Skip to content
Vignesh Rao edited this page Apr 20, 2023 · 78 revisions

Everything Jarvis

📓   Wiki updated on April 20, 2023

Demo videos were recorded back in 2020, which are way outdated but will give a basic idea.

Jarvis uses specific keywords to trigger the respective function which performs a specific task. It is not 100% foolproof but most of the common errors are caught and responses are configured accordingly. If there are any unexpected exceptions please raise an issue.

Restrictions:

Jarvis is a heavy and processor intense package. To make sure the host machine doesn't suffer Jarvis' wrath, it runs on LIMITED mode if the machine is low on CPU cores. This will disable all background processes. Although it may limit Jarvis' ability to communicate offline, it will still be fully functional on voice commands.

Currently, Jarvis can run only on Linux, macOS and Windows.

Tested on macOS High Sierra, Mojave, Catalina, Big Sur, Monterey, Ventura* and Windows 10 and Ubuntu 22.0 LTS

Known Issue with pyttsx3 module on macOS Ventura 13.0: This version of macOS does not hold the attribute VoiceAge.
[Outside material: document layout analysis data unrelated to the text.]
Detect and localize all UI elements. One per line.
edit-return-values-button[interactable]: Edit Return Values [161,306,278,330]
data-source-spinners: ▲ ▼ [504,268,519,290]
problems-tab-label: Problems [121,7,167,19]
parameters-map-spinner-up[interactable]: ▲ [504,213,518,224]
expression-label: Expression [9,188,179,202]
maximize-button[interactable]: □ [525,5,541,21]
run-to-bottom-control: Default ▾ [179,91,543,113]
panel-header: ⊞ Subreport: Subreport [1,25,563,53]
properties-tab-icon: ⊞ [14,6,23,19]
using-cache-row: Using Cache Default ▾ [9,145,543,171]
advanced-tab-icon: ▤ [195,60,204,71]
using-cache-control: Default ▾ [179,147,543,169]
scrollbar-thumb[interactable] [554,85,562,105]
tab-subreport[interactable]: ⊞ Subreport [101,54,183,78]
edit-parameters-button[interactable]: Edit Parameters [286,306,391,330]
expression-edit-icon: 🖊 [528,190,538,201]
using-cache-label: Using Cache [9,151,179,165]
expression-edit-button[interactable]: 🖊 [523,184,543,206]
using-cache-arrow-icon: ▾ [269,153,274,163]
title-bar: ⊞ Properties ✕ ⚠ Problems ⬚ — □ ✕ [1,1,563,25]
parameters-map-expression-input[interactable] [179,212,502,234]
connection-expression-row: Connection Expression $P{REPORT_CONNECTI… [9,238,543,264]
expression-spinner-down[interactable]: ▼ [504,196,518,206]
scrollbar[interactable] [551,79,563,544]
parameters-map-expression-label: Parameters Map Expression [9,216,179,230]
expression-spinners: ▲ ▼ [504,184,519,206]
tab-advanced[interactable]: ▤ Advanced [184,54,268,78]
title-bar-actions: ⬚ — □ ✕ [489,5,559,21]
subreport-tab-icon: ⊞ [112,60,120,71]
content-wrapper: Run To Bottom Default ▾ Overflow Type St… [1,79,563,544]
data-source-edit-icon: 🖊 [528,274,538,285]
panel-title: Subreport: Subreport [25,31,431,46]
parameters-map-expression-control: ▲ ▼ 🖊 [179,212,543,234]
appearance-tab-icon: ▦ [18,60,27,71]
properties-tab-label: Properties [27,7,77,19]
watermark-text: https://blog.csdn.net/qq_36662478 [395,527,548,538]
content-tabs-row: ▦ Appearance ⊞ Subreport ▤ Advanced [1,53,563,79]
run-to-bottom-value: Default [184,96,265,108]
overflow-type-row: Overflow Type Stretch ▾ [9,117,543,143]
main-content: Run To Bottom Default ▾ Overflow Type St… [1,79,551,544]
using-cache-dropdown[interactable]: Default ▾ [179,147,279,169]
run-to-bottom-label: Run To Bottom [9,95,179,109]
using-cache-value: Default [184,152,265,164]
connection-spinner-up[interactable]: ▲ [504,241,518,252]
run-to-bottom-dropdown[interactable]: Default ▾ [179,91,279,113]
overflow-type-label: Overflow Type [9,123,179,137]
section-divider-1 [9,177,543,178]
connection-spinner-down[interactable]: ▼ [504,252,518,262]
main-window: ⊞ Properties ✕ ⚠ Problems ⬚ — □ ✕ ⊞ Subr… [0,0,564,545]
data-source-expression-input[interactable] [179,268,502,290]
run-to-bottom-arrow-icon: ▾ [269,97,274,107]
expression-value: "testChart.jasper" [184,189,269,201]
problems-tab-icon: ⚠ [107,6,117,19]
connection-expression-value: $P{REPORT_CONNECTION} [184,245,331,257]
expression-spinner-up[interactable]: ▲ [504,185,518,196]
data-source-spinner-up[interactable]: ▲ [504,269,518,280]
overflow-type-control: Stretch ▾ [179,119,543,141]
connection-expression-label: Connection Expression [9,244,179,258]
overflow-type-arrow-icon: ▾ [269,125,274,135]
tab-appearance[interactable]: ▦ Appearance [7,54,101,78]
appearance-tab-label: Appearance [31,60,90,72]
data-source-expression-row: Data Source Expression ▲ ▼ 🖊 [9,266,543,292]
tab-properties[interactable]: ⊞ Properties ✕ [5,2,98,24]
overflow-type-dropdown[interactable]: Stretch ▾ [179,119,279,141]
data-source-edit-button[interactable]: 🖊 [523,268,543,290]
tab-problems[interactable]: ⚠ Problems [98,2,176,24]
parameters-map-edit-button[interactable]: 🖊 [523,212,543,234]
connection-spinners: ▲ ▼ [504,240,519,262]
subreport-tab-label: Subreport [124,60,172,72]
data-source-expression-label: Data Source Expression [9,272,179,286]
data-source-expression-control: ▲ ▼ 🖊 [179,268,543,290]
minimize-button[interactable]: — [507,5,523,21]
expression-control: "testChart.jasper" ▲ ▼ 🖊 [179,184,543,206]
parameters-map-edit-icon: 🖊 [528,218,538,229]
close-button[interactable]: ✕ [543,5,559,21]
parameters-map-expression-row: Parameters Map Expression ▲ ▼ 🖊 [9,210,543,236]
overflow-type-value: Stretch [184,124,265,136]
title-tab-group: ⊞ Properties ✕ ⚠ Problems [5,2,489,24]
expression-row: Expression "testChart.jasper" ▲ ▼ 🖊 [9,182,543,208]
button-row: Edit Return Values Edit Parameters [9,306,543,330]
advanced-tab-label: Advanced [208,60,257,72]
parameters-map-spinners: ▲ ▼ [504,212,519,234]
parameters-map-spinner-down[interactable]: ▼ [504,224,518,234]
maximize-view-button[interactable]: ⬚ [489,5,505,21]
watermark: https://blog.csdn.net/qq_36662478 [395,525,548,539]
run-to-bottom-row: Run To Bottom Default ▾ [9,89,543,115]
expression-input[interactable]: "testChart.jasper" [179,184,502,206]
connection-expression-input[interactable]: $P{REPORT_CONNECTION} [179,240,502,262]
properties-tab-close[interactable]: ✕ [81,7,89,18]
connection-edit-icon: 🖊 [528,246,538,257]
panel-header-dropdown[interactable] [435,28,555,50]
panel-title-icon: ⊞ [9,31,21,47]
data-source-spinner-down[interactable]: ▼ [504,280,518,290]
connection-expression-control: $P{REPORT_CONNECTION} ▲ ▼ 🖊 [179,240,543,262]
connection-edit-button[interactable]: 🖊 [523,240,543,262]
Workaround has been raised as a PR

Usage:

  • Jarvis works by automatically detecting the Operating System it is being run on.
  • Some key features require API keys, but they can be generated for free.

None of the features in Jarvis require subscriptions *

Stability

  • There are broad exception clauses implemented to prevent Jarvis from crashing.
  • To make sure Jarvis is always connected to the internet, it runs a connection checker in the background.
  • The connection checker uses a built-in OS-agnostic module to enable Wi-Fi and connect to a given SSID (stored as env vars).

Offline Communication with Jarvis:

  • Using Telegram:

    1. A Telegram bot has to be created using BotFather
    2. Token has to be added to the env var BOT_TOKEN
    3. List of chat ids have to be added to the env var BOT_CHAT_IDS
    4. List of bot usernames have to be added to the env var BOT_USERS
  • Using FastAPI:

    1. Hosts the offline communicator on localhost.
    2. Requires a port number added to the env var OFFLINE_PORT. Defaults to 4483
    3. Requires a password for authentication added to the env var OFFLINE_PASS. Defaults to OfflineComm

If the LIMITED mode is disabled, Jarvis will automatically try to launch speech-synthesis in a docker container.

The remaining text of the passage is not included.